For p(x)=x⁴-2x³+3x²-3x+1 and

A= 1 1 1 -1
-1 0 -2 1
0 0 1 0
1 0 0 0

you can check that P(A)=0 using this find a polynomial q(x) so that q(A)=A^-1. The point is A⁴-2A³+3A²-3A=A(-A³+2A²-3A+3I)=I

a) What is q(x)?

I don't really understand how to approach this problem. My initial though was that I had to solve the right side of the eqn(A⁴-2A³+3A²-3A) and that would be q(x). Am I on the right track? Also what's the purpose of p(x)?

 

[HallsofIvy]

Well, you say, or were given, that "the point is $A(-A^3+2A^2- 3A+ 3I)= I$

Isn't the definition of "inverse" that $AA^{-1}= I$?

 

[Mark44]

Homework Statement

For p(x)=x⁴-2x³+3x²-3x+1 and

A= 1 1 1 -1
-1 0 -2 1
0 0 1 0
1 0 0 0

you can check that P(A)=0 using this find a polynomial q(x) so that q(A)=A^-1. The point is A⁴-2A³+3A²-3A=A(-A³+2A²-3A+3I)=I

a) What is q(x)?

I don't really understand how to approach this problem. My initial though was that I had to solve the right side of the eqn(A⁴-2A³+3A²-3A) and that would be q(x). Am I on the right track? Also what's the purpose of p(x)?

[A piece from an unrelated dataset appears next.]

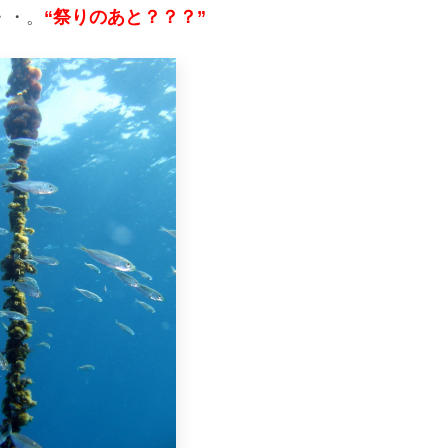
・・。
“祭りのあと？？？”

Try to be more consistent with your letters. The functions you're working with are named p and q, so you shouldn't be using P in place of p. p(x) = x⁴-2x³+3x²-3x+1, so p(A) = A⁴-2A³+3A²-3A+I. Don't worry about the purpose of p - just take it as given for now.

You have A(-A³+2A²-3A+3I) = I. If A times whatever is the identity, then the whatever is the inverse of A. q(A) will be the inverse of A.